(Extracted information begins)

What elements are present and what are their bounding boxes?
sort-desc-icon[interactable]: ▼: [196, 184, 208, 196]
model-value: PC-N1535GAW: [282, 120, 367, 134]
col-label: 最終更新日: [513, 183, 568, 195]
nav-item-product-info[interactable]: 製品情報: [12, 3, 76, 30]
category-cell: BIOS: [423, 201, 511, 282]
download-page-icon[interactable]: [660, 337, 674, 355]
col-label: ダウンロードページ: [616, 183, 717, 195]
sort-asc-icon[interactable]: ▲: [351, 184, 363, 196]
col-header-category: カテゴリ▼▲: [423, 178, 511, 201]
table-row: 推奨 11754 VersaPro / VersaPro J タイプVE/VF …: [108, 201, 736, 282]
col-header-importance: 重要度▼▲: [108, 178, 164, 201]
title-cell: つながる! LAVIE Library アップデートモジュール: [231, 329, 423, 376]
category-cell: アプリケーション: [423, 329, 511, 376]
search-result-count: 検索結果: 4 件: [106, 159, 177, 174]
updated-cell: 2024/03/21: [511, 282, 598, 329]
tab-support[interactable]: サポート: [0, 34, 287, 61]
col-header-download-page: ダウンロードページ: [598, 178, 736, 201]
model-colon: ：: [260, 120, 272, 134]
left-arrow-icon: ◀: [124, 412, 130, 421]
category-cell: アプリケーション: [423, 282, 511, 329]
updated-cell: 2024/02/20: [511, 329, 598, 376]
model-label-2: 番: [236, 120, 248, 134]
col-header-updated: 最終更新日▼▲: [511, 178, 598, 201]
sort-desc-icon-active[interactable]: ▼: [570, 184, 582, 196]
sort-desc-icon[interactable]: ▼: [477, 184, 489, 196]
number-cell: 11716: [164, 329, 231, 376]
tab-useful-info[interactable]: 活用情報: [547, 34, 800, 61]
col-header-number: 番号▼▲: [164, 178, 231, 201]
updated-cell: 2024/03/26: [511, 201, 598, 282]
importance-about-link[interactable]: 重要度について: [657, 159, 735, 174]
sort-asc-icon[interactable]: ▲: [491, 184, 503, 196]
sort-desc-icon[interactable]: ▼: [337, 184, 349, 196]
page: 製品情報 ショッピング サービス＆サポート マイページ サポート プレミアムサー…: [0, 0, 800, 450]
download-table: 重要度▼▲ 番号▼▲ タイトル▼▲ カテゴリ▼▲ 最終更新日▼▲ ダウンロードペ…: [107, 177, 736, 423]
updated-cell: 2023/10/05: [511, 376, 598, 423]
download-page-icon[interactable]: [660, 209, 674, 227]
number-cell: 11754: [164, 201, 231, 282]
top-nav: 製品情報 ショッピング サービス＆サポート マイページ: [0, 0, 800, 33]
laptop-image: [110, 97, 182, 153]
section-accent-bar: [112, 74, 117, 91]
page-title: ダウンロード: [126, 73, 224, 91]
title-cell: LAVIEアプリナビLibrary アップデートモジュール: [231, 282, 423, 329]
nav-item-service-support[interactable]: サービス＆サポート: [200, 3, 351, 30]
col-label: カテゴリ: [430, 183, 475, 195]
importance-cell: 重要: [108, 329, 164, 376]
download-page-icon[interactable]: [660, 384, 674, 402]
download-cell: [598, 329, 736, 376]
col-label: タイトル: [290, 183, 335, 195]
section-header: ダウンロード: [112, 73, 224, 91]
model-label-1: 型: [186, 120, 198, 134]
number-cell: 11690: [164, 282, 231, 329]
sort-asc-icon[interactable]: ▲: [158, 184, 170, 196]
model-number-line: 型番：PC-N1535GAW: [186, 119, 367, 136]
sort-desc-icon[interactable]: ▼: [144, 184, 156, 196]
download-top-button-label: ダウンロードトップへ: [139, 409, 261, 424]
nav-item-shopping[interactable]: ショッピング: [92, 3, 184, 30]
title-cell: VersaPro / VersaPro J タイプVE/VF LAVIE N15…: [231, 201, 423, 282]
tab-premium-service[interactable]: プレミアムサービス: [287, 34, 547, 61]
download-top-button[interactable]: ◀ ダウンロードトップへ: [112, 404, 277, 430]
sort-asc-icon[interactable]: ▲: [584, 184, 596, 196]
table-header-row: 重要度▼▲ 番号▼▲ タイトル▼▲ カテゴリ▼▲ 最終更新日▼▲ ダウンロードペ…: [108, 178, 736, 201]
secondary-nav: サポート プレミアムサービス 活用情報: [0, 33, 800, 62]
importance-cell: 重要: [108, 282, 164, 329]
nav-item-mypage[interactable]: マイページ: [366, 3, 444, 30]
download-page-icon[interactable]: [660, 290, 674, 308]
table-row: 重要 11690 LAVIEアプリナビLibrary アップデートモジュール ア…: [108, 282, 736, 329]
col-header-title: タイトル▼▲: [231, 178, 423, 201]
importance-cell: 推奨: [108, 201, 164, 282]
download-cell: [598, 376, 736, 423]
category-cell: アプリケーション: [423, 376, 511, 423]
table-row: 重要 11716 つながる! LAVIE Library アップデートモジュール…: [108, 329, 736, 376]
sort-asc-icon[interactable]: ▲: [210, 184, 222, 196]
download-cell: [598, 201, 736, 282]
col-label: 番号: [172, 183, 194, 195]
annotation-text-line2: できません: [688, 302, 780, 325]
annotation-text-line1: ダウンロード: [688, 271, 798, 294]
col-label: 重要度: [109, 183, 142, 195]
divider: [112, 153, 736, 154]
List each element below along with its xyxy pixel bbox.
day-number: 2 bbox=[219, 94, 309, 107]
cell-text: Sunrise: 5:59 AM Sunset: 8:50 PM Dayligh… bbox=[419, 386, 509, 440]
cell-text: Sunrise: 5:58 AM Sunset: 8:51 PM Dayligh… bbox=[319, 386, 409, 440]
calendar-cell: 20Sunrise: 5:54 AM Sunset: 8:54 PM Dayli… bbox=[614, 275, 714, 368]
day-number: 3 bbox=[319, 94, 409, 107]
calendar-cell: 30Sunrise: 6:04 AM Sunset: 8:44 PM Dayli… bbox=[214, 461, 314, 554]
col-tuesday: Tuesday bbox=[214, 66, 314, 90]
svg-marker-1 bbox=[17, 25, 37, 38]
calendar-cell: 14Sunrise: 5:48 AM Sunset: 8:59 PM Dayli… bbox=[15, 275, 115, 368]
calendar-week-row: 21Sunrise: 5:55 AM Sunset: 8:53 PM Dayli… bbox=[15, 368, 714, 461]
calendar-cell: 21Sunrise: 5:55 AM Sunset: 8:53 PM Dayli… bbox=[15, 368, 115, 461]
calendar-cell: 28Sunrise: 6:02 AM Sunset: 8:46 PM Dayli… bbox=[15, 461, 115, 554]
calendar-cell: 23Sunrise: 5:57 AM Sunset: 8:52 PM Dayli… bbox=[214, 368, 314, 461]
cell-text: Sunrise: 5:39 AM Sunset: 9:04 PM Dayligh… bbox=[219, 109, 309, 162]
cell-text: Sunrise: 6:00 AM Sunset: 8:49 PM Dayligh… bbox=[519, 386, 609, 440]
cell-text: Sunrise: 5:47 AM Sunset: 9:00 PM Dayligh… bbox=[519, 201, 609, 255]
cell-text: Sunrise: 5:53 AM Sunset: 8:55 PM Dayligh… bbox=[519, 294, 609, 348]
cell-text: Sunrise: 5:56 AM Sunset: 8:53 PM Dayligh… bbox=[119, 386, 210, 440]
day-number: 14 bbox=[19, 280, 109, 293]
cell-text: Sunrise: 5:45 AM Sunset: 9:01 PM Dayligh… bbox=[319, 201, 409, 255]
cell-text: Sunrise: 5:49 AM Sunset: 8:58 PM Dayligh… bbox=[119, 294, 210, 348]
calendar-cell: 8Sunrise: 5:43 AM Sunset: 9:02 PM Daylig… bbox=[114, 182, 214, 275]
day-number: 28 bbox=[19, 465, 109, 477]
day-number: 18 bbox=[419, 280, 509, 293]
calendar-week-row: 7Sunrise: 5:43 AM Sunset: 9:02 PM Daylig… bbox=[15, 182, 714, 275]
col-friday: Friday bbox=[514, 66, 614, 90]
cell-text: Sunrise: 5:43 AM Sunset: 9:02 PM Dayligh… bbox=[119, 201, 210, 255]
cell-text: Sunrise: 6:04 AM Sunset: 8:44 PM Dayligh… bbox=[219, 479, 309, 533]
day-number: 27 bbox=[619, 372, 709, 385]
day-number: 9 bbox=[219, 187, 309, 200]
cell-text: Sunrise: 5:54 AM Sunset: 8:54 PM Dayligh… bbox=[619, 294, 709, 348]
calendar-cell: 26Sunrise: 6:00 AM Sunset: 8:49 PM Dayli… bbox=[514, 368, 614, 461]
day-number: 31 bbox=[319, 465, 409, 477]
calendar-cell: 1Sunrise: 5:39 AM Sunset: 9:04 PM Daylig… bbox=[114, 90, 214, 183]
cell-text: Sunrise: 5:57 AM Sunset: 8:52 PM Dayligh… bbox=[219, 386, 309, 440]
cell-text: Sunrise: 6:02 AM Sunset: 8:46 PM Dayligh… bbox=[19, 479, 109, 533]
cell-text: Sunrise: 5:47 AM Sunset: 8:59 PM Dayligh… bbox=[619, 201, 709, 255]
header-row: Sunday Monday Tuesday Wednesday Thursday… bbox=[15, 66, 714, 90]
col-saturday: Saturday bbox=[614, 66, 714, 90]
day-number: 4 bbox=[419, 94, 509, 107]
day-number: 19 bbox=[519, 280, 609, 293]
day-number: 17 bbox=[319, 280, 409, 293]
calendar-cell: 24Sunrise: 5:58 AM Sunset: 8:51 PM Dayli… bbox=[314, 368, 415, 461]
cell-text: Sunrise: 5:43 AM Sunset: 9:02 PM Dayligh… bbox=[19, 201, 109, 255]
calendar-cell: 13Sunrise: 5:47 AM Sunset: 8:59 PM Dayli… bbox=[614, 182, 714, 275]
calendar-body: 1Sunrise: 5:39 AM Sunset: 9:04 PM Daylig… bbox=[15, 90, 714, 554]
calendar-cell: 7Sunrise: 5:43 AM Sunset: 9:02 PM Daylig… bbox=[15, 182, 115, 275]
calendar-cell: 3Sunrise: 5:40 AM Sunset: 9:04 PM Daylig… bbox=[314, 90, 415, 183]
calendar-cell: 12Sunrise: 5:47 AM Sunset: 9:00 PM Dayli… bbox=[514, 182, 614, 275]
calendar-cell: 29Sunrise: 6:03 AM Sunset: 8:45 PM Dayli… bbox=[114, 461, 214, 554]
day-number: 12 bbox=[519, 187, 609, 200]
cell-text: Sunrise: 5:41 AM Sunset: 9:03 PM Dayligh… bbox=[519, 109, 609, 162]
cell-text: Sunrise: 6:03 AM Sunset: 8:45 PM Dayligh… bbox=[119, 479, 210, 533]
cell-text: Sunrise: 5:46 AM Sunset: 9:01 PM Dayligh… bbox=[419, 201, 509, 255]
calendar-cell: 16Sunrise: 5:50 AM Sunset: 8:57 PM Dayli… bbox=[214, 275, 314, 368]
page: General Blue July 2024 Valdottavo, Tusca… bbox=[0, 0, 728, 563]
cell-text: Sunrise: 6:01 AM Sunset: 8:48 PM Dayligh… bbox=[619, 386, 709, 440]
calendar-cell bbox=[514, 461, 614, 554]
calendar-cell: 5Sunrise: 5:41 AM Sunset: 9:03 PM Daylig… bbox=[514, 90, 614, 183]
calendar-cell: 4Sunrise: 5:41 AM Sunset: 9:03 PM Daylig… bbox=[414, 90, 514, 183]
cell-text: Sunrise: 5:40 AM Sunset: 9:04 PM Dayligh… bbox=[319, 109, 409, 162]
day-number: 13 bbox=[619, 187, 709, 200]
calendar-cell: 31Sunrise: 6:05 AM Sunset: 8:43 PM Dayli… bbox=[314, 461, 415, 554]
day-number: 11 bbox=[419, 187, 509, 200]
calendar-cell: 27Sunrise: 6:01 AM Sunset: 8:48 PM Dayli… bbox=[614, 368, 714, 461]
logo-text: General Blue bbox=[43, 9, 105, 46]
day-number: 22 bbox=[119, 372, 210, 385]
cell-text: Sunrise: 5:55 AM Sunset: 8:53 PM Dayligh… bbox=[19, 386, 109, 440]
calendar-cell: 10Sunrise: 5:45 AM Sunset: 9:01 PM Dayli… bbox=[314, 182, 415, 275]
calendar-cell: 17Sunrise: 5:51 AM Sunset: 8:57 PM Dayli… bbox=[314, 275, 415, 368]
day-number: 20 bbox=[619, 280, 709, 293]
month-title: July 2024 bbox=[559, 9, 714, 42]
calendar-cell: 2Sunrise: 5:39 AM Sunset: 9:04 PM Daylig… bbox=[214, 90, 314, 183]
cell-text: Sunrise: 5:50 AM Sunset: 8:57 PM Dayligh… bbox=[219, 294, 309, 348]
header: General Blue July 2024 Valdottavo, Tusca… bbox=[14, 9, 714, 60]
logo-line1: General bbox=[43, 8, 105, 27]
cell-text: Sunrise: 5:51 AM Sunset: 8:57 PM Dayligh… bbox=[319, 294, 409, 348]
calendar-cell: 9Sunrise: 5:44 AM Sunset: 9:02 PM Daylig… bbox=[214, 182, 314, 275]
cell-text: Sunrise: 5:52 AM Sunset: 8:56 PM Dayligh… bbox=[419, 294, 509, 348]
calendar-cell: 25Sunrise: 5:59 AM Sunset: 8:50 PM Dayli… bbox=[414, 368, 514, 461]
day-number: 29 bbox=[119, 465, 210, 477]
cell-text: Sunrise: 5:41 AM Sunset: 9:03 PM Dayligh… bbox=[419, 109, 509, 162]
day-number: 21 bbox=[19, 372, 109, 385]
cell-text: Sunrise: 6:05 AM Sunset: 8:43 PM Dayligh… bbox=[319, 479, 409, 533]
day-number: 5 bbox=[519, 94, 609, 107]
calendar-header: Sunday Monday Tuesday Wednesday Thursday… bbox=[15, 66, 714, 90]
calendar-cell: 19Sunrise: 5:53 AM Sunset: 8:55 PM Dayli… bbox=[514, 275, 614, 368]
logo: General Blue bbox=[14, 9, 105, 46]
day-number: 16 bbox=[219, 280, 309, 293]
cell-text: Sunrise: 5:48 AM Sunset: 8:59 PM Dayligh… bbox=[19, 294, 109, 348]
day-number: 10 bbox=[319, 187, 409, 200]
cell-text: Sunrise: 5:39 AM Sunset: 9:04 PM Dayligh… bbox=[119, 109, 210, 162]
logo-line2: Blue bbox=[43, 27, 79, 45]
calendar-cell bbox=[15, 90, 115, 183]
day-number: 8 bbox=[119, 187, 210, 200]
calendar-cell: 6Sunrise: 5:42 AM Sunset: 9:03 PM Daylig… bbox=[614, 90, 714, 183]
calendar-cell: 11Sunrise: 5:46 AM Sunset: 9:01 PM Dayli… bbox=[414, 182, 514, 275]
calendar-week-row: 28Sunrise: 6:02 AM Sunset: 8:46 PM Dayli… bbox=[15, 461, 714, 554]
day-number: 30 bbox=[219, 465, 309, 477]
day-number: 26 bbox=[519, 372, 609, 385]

(Extracted information ends)

◆ **Task description**
Among the lines above, which hold the word "ダウンロードページ"? Report each one.

◆ **Problem solution**
col-label: ダウンロードページ: [616, 183, 717, 195]
col-header-download-page: ダウンロードページ: [598, 178, 736, 201]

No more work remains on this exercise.